In a recent webinar, software engineer Allan Reyes tackled one of security's most persistent challenges: preventing sensitive data from appearing in application logs. This problem, as Allan pointed out, is both annoying and difficult—a rare combination that makes it particularly frustrating for security teams.

The Problem

There are some security problems that are just annoying, and some that are difficult. Keeping secrets out of logs is both. It's not the most critical security issue you'll face, but it might be among the most frustrating.

What makes it worse is the full spectrum of potential impact—from API keys you can quickly rotate to personally identifiable information (PII) that might require customer notification. As Allan noted, even tech giants aren't immune; Twitter, Google, and Facebook have all had public incidents involving passwords or other sensitive data in logs.

The most frustrating aspect? Logging can bypass all your other security controls. You could implement military-grade encryption, zero-trust architecture, and robust access controls—but if sensitive data ends up in your logs, much of that work is undermined.

Common Causes

During his research, Allan identified six common causes of secrets appearing in logs:

🤦 Direct logging. The most obvious cause—developers explicitly logging sensitive data. This might be accidental (debug code that made it to production) or from developers who simply don't know better.

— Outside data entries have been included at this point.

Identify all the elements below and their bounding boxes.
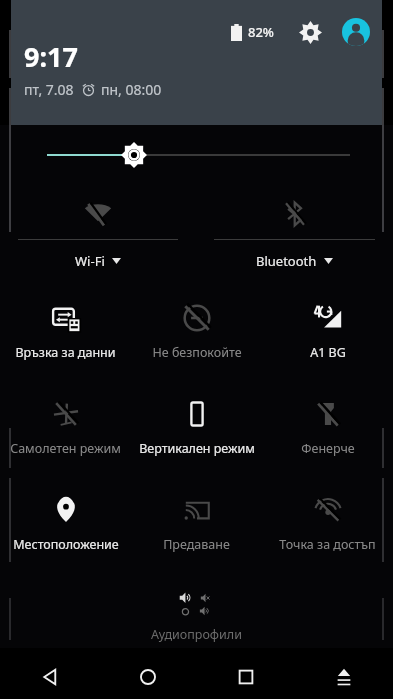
button[interactable]: Home: [99, 655, 197, 699]
staticText: 9:17: [24, 38, 78, 75]
staticText: пн, 08:00: [101, 80, 162, 99]
button[interactable]: Не безпокойте: [131, 290, 262, 386]
staticText: Точка за достъп: [279, 536, 376, 553]
button[interactable]: Hide navigation bar: [295, 655, 393, 699]
button[interactable]: Предаване: [131, 482, 262, 578]
button[interactable]: Wi-Fi: [0, 185, 196, 290]
staticText: Предаване: [163, 536, 230, 553]
button[interactable]: 9:17: [24, 38, 162, 99]
button[interactable]: A1 BG: [262, 290, 393, 386]
button[interactable]: Вертикален режим: [131, 386, 262, 482]
button[interactable]: Brightness: [0, 125, 393, 185]
button[interactable]: Точка за достъп: [262, 482, 393, 578]
button[interactable]: Bluetooth: [196, 185, 393, 290]
staticText: Аудиопрофили: [151, 626, 242, 643]
button[interactable]: Recents: [197, 655, 295, 699]
staticText: 82%: [248, 23, 274, 41]
staticText: пт, 7.08: [24, 80, 74, 99]
staticText: Фенерче: [301, 440, 355, 457]
button[interactable]: Аудиопрофили: [0, 578, 393, 648]
button[interactable]: Връзка за данни: [0, 290, 131, 386]
staticText: Самолетен режим: [10, 440, 121, 457]
staticText: A1 BG: [310, 344, 346, 361]
button[interactable]: Местоположение: [0, 482, 131, 578]
button[interactable]: Фенерче: [262, 386, 393, 482]
staticText: Wi-Fi: [75, 252, 105, 270]
staticText: Връзка за данни: [15, 344, 116, 361]
staticText: Не безпокойте: [152, 344, 242, 361]
button[interactable]: Back: [0, 655, 99, 699]
staticText: Вертикален режим: [139, 440, 255, 457]
button[interactable]: Самолетен режим: [0, 386, 131, 482]
staticText: Местоположение: [13, 536, 119, 553]
button[interactable]: Settings: [294, 16, 326, 48]
staticText: Bluetooth: [256, 252, 317, 270]
button[interactable]: User profile: [340, 16, 372, 48]
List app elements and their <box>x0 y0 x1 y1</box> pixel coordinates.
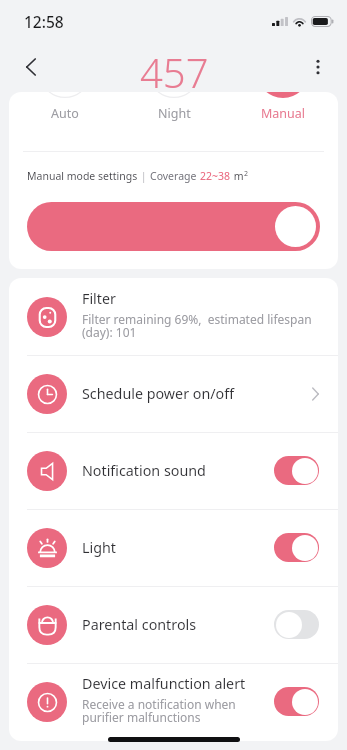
staticText: Notification sound <box>82 461 206 480</box>
staticText: Device malfunction alert <box>82 674 246 693</box>
button[interactable]: Notification sound <box>9 432 338 509</box>
button[interactable]: Fan speed slider <box>27 202 320 251</box>
button[interactable]: Device malfunction alert <box>274 687 319 716</box>
button[interactable]: Schedule power on/off <box>9 355 338 432</box>
button[interactable]: Device malfunction alert <box>9 663 338 740</box>
button[interactable]: Light <box>9 509 338 586</box>
staticText: Coverage <box>150 169 200 183</box>
button[interactable]: Parental controls <box>9 586 338 663</box>
staticText: 457 <box>140 45 209 95</box>
staticText: Manual <box>261 105 306 122</box>
staticText: m <box>231 169 244 183</box>
staticText: Parental controls <box>82 615 197 634</box>
button[interactable]: More options <box>299 48 337 86</box>
button[interactable]: Parental controls <box>274 610 319 639</box>
staticText: Receive a notification when purifier mal… <box>82 696 236 726</box>
button[interactable]: Back <box>12 48 50 86</box>
button[interactable]: Night <box>148 92 200 98</box>
button[interactable]: Manual <box>257 92 309 98</box>
staticText: 22~38 <box>200 169 231 183</box>
staticText: Filter <box>82 289 116 308</box>
staticText: Schedule power on/off <box>82 384 235 403</box>
staticText: Manual mode settings <box>27 169 138 183</box>
button[interactable]: Auto <box>39 92 91 98</box>
button[interactable]: Light <box>274 533 319 562</box>
button[interactable]: Notification sound <box>274 456 319 485</box>
staticText: | <box>138 169 150 183</box>
staticText: 2 <box>244 169 249 179</box>
staticText: Filter remaining 69%, estimated lifespan… <box>82 311 312 341</box>
staticText: Night <box>158 105 191 122</box>
staticText: Light <box>82 538 116 557</box>
button[interactable]: Filter <box>9 278 338 355</box>
staticText: Auto <box>51 105 79 122</box>
staticText: 12:58 <box>24 11 64 32</box>
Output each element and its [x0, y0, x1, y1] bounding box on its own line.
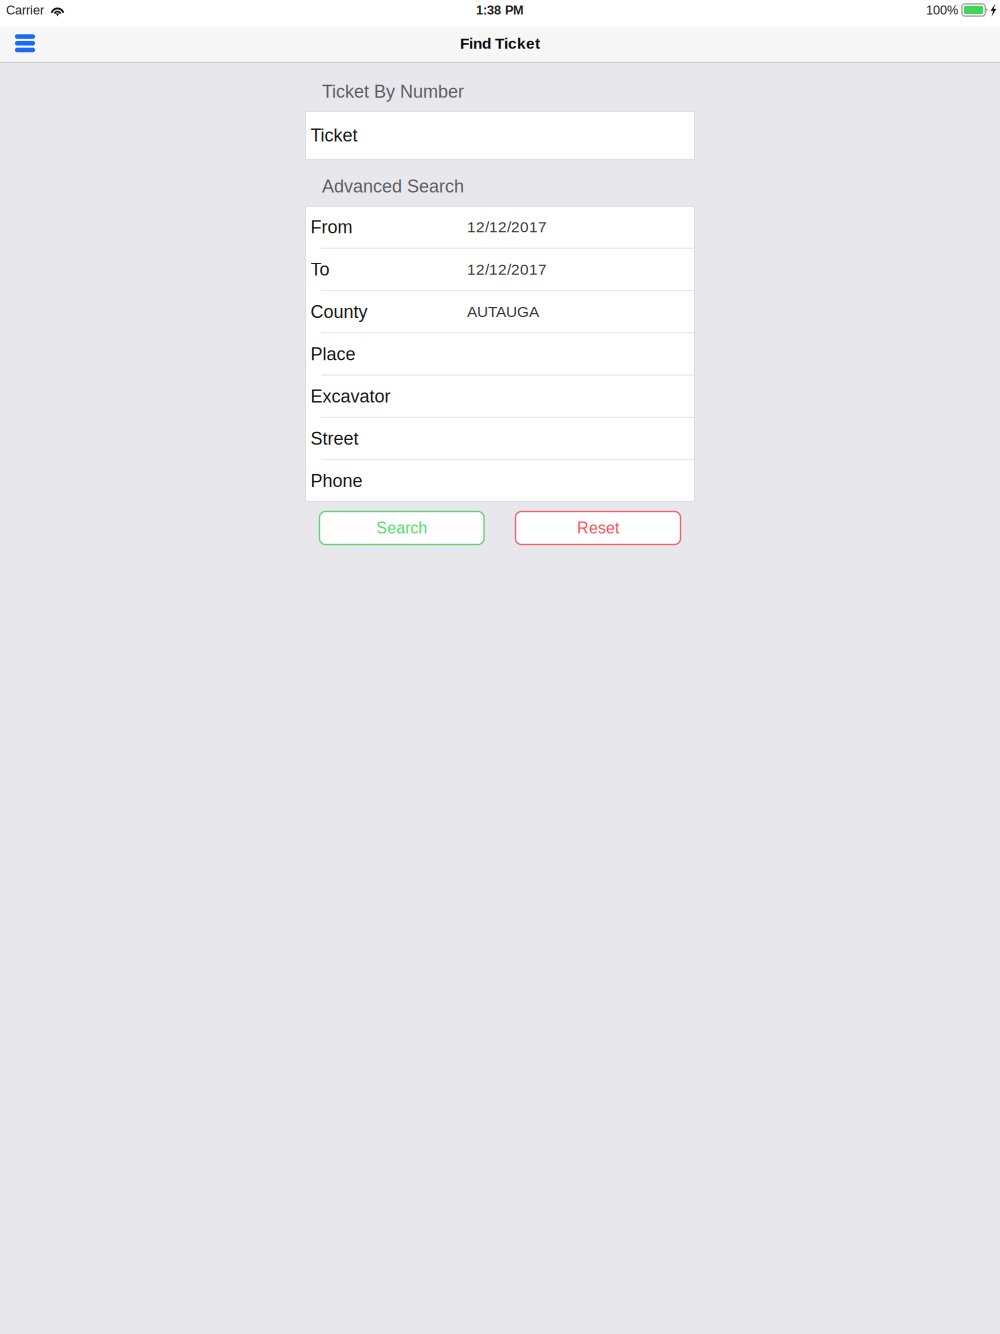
staticText: Ticket By Number	[322, 81, 464, 102]
staticText: County	[310, 302, 368, 322]
staticText: Ticket	[310, 125, 358, 145]
staticText: Advanced Search	[322, 176, 464, 196]
button[interactable]: Excavator	[306, 376, 694, 417]
staticText: 1:38 PM	[476, 3, 524, 17]
button[interactable]: To	[306, 249, 694, 290]
button[interactable]: Street	[306, 418, 694, 459]
button[interactable]: Menu	[0, 26, 50, 63]
staticText: Carrier	[6, 3, 44, 17]
button[interactable]: Phone	[306, 460, 694, 502]
staticText: 12/12/2017	[467, 218, 547, 236]
button[interactable]: Reset	[516, 512, 680, 544]
staticText: Street	[310, 428, 358, 449]
staticText: 12/12/2017	[467, 261, 547, 278]
staticText: Excavator	[310, 386, 390, 406]
button[interactable]: Search	[320, 512, 484, 544]
staticText: Phone	[310, 471, 362, 491]
staticText: Search	[376, 519, 427, 537]
staticText: Reset	[577, 519, 619, 537]
button[interactable]: Ticket	[306, 111, 694, 159]
staticText: AUTAUGA	[467, 303, 539, 320]
staticText: From	[310, 217, 352, 237]
button[interactable]: From	[306, 206, 694, 248]
staticText: Find Ticket	[460, 35, 540, 52]
button[interactable]: Place	[306, 333, 694, 375]
staticText: To	[310, 259, 330, 279]
button[interactable]: County	[306, 291, 694, 332]
staticText: Place	[310, 344, 356, 364]
staticText: 100%	[926, 3, 958, 17]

🚰 Kitchen sinks. Large objects containing sensitive data nested deep within them. When these objects are logged in their entirety, secrets come along for the ride. Error objects with request configurations are common culprits.

⚙️ Configuration changes. Modifications to log levels or middleware that expose data never intended for logging. A simple change from WARN to DEBUG can suddenly reveal sensitive information throughout your application.

🥧 Embedded secrets. Secrets baked into formats like URLs or RPCs that get logged automatically by infrastructure. Magic login links are a perfect example—they're not logged explicitly, but appear in HTTP logs.

📡 Telemetry. Error monitoring and analytics platforms capture runtime context, often including local variables containing secrets. These platforms essentially become secondary logging pipelines.

🕺 User input. Users putting sensitive data in unexpected places. Even if you protect password fields, users may paste passwords into usernames or other fields that aren't as protected.

The Lead Bullets Approach

Since there's no silver bullet for this problem, Allan recommends a "lead bullets" approach—multiple solutions working together:

📐 Data architecture. Treat this as a data flow problem. Centralize your logging pipeline and control what data enters it. This simplifies the challenge by reducing the number of places you need to implement protections.

🍞 Data transformations. Apply techniques like minimization, redaction, tokenization, or hashing to transform sensitive data before logging. These range from completely removing the data to replacing it with safer representations.

🪨 Domain primitives. Create specialized types that wrap sensitive strings. These can override serialization methods to prevent accidental logging. This is one of the most powerful approaches as it makes your code secure by design.

🎁 Read-once objects. A powerful extension of domain primitives where secrets can only be read once, then lock themselves. This ensures sensitive data is used only for its intended purpose and cannot be accidentally logged later.

🔎 Taint checking. Static analysis that traces how sensitive data flows through your code. This automation can identify potential leaks during development, well before they reach production.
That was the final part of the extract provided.